Na noite de Brahma, ou inspiração, sono de Brahma, o universo conhecido se retrai e é dissolvido, dando lugar ao silêncio absoluto, onde o Ser Magnânimo para de se manifestar se compactando na unicidade, em Seu período de descanso real. O tempo de duração desse repouso corresponderia a decatilhões de anos de nosso calendário.

Durante o sono de Brahma, o binário se torna a uno e tudo retorna à Fonte, matéria e espírito, de volta ao Totipotente imanifesto.

Depois do longo repouso, sobrevêm a vontade de se expressar, o desejo de novamente se fazer ativo, expansivo, e é aí que surge o Big Bang, o Uno que se binariza para dar origem ao filho, que nada mais é do que a combinação dessa matemática binária.

O universo é um arranjo infinito de zeros e uns, sendo que dessa aglutinação se origina tudo que é expresso, em suas incontáveis dimensões.

Deus portanto, se fractaliza, dando origem a várias cópias suas, com temperos personalísticos diversos e únicos, a fim de obter experiência e expansão consciencial.

Esses fractais originados, são expansões divinas, o próprio Deus particularizado e restringido, dotados de uma falsa sensação de separatividade, individualizados com infinitos tipos e nuâncias de personalidades e que atuarão no palco universal, a fim de obterem conhecimento para si e para o Uno.

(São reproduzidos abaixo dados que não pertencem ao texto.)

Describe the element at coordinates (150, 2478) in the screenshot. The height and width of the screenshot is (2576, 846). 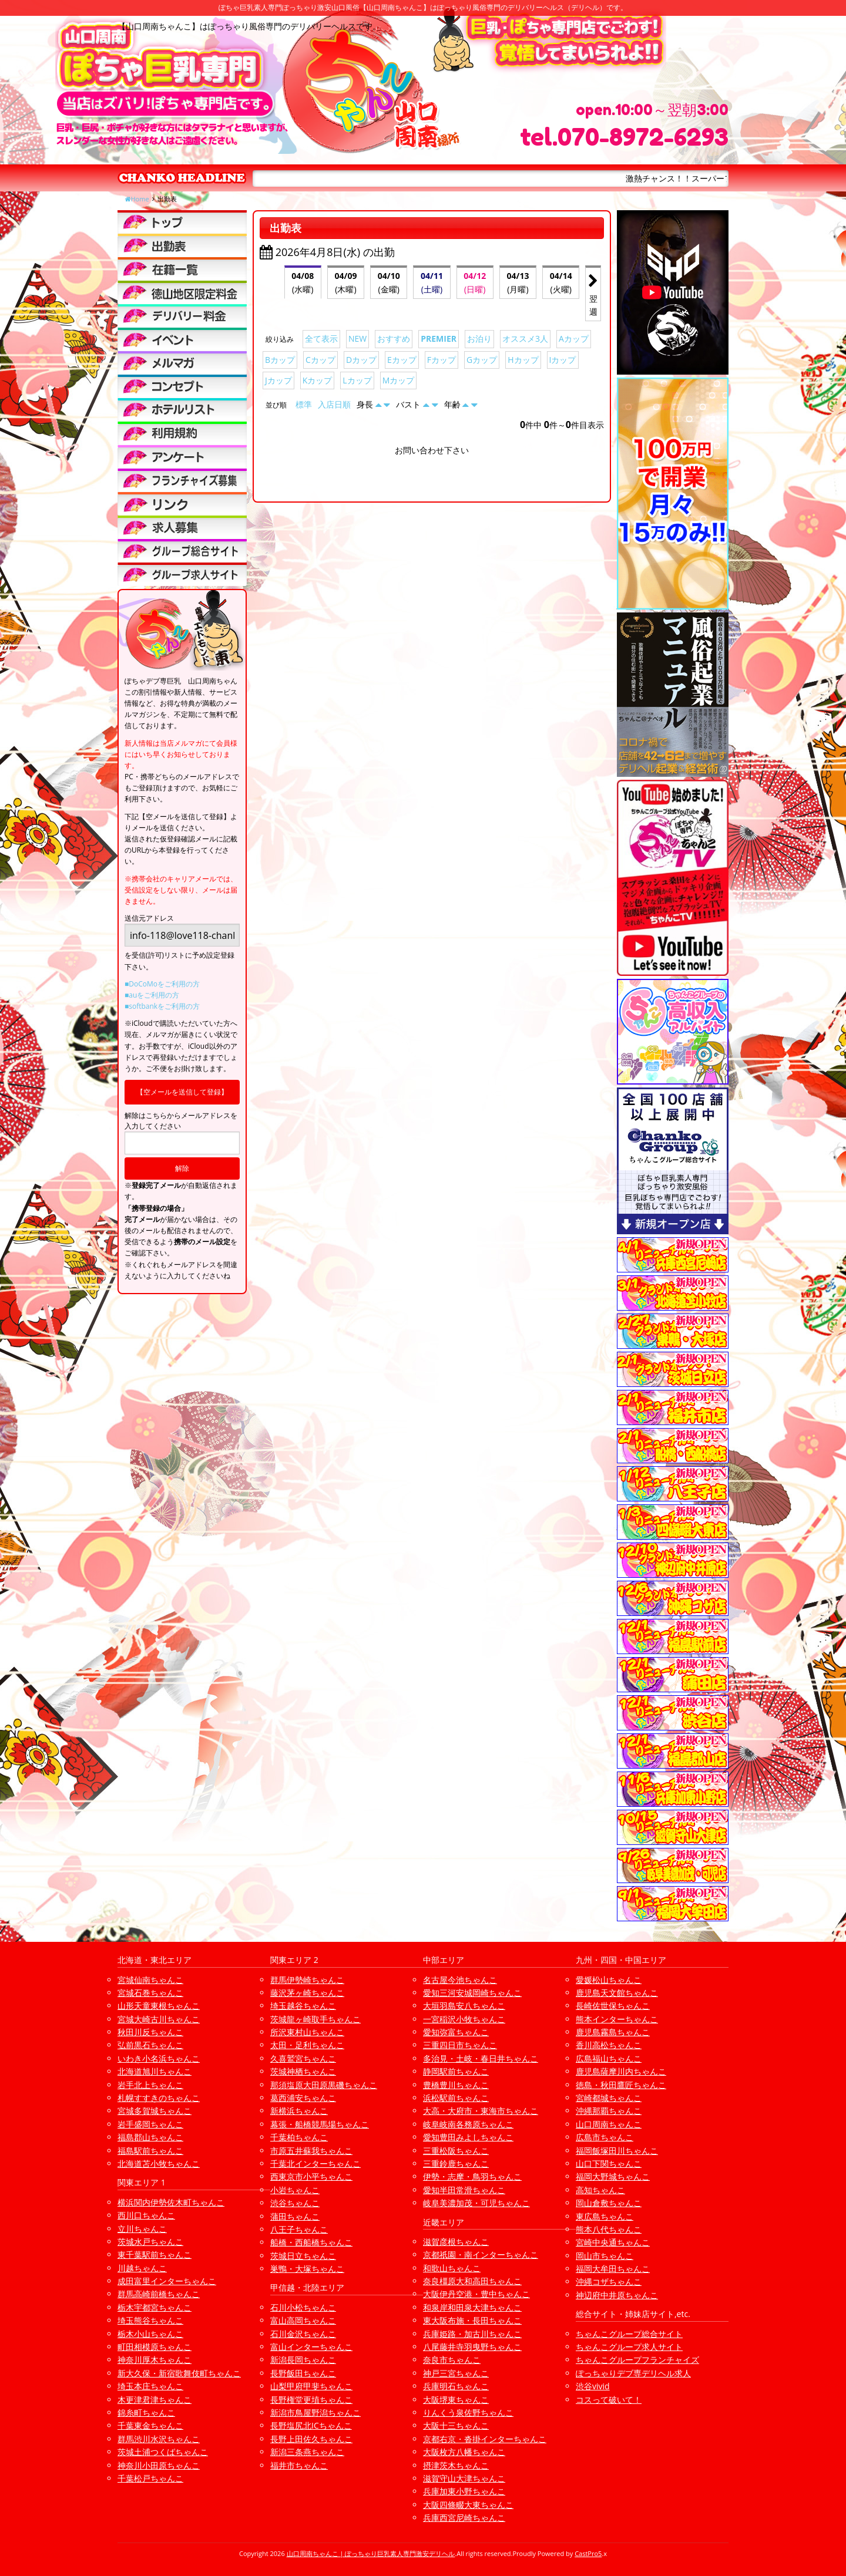 I see `千葉松戸ちゃんこ` at that location.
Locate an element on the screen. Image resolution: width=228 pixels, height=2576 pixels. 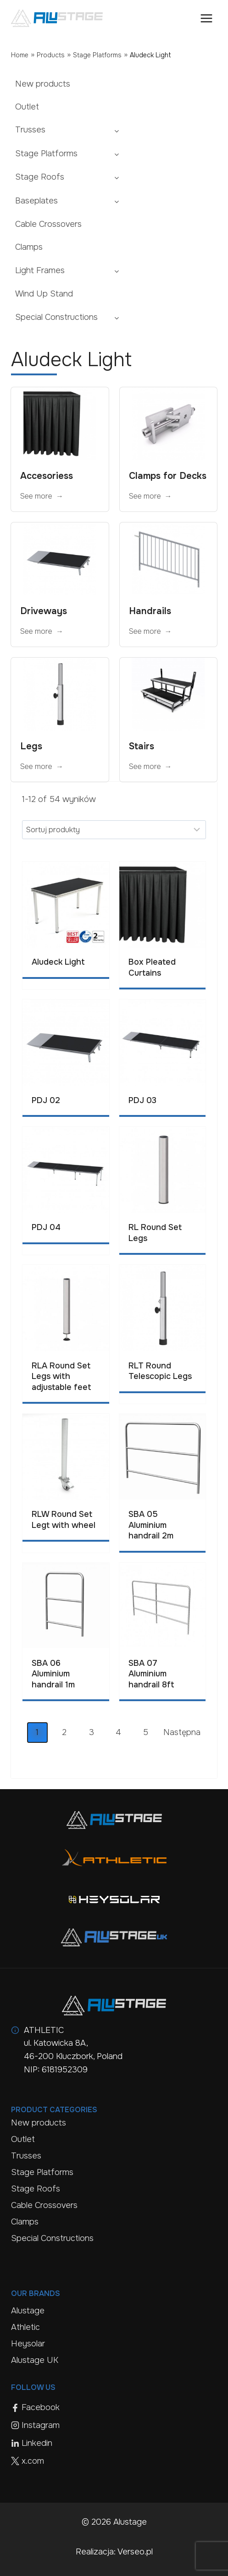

Esses fractais somos nós, cópias perfeitas do Pai, mergulhados nos véus restritivos das densidades mais toscas, a fim de, na limitação de nossos poderes originais, podermos aprender a superar aprimorando, nesse ínterim, nossos dons criativos.

Nós somos Deus fragmentado e contido, cerceados de nossos poderes originais ilimitados, a fim de experimentar e aprender.

Quando olhamos para o próximo, estamos mirando outro aspecto de nós mesmos, provindo da mesma Fonte. Não existem "os outros" e sim "nossos outros eus" que, devido à experiências pregressas diversas das nossas, pensam e agem diferentemente, às vezes incompreensivelmente, mas que não passam de emanações do mesmo Uno que nos deu origem.

Quem é Deus? Somos nós mesmos, bem como o nosso próximo e toda a expressão consciente do universo. Cópias perfeitas de Si, falsamente e temporariamente separadas de Si.

Em um futuro distante, retornaremos de onde proviemos, à mesma Fonte de origem, à nós mesmos, ao nosso verdadeiro Eu, acrescidos de zilhões de novas experiências, pois as vivencialidades dos outros fractais (que, como dito, não passam de outros aspectos de nós mesmos), serão integradas em nossa consciência.

Na unificação não ocorre a dissolução, a nulificação do ser, o que acontece é apenas a integração dos outros eus no Uno que somos. O José, o João, o Marcos, continuarão a existir, mas com a bagagem de todos os infinitos outros eus, que cursaram as aulas daquele dia Brahmânico.

Somos muito, pois somos um fractal, uma cópia perfeita e totipotente do Pai, de Deus, somos Ele atuando em planos mais grosseiros; mas, concomitantemente, a modéstia nos cai bem, uma vez que todos os outros indivíduos, que percebemos erroneamente como distintos de nós, também são fractais totipotentes.

O mais interessante é que, depois de decorridos incontáveis dias e noite de Brahma, o próprio Brahma (nós mesmos unificados) retornará e se unificará com uma Fonte ainda mais grandiosa que Si.